Additional comments from Stiles: "After reading Mark's comments and rereading the Mann et al. manuscript, I wish to change my vote to a qualified, partial YES - namely, to place all the "southern Thryothorus" in Pheugopedius for now. The monophyly of this group as a whole seems well established, but that of the three clades proposed by Mann et al. is less so, as is the membership of each clade. Support for the nodes in question leaves something to be desired, so I prefer take a more conservative approach, go with the one well-established conclusion and await less equivocal evidence, hopefully including better morphological and vocal data, before splitting Pheugopedius into three genera."
Comments from Pacheco: "YES. A abrangência taxonômica do estudo é bastante boa, ficando apenas quatro espécies de fora e o suporte estatístico dos nós genéricos são altos. Pessoalmente reconheço apesar dos comentários dos colegas que os resultados obtidos pelo estudo apresentam uma hipótese mais adequada para a recuperação do padrão da história evolutiva dos até então denominados "Thryothorus. Antevejo, ainda, que mais estudos serão necessários para resolver as relações interespecíficas dentro do complexo de táxons leucotis-longirostris.

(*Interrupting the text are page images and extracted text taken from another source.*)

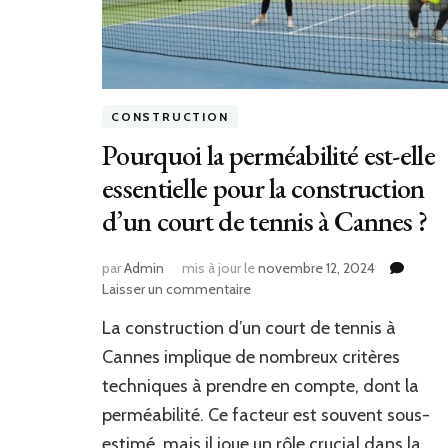
CONSTRUCTION
Pourquoi la perméabilité est-elle
essentielle pour la construction
d’un court de tennis à Cannes ?
par
Admin
mis à jour le
novembre 12, 2024
sur
Laisser un commentaire
Pourquoi
La construction d’un court de tennis à
la
perméabilité
Cannes implique de nombreux critères
est-
techniques à prendre en compte, dont la
elle
perméabilité. Ce facteur est souvent sous-
essentielle
pour
estimé, mais il joue un rôle crucial dans la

Comments from Zimmer: "I would join with Mark and Gary in a partial, qualified "YES". In other words, I would favor the separation and placement of all other species except ludovicianus into Pheugopedius (a move that seems to be well supported by the molecular evidence), but not the further separation of the various clades into other genera. Even given that further generic-level splitting may be inevitable, I would prefer to wait until a more thorough analysis, particularly one that examines vocal characters, is available to refine the placement of the various species in the respective new genera."
Comments from Remsen: "YES, in the broad sense of recognizing two other genera within Pheugopedius. [I've gone back and forth on this several times.] Daniel has just reminded me that the genetic support for monophyly of broadly defined Pheugopedius is insufficient. However, the three genera proposed by Mann et al. are monophyletic, not only in cyt b analysis (their Fig. 2), but also when FGB-14 sequences are combined with cyt b data, albeit with weak support (their Fig. 3). The combined analysis includes fewer taxa, and the branch with their single representative of Thryophilus (sinaloa) cannot be placed confidently. Mann et al. noted that there is no morphological diagnosis for Cantorchilus, which in itself is not so bad, but when you compare what would become Cantorchilus modestus and Thryophilus sinaloa to each other, the morphological and plumage differences are slight and below the subjective level typically associated with generic limits. But the same could be said for Thryothorus ludovicianus vs. these same species (the presumed reason for the original lump that produced the broadly defined and polyphyletic Thryothorus. So, to avoid maintaining a clearly polyphyletic Thryothorus, we are forced to chose between two "ugly" choices: (1) recognize three separate genera that are almost certainly monophyletic but morphologically "below" the traditional level of generic distinctiveness, as well as leaving griseus either Incertae Sedis or placed in Thryophilus based on Hellmayr, or (2) recognize a broadly defined Pheugopedius for which there is no real support for its monophyly. I'll go with the former as an admittedly unsatisfactory but hopefully temporary measure rather than risk perpetuating another taxon for which there is no support for its monophyly."
Comments from Stotz: "NO. I agree with Mark. The best course to me looks like split off Thryothorus and to place all the SA taxa in Pheugopedius."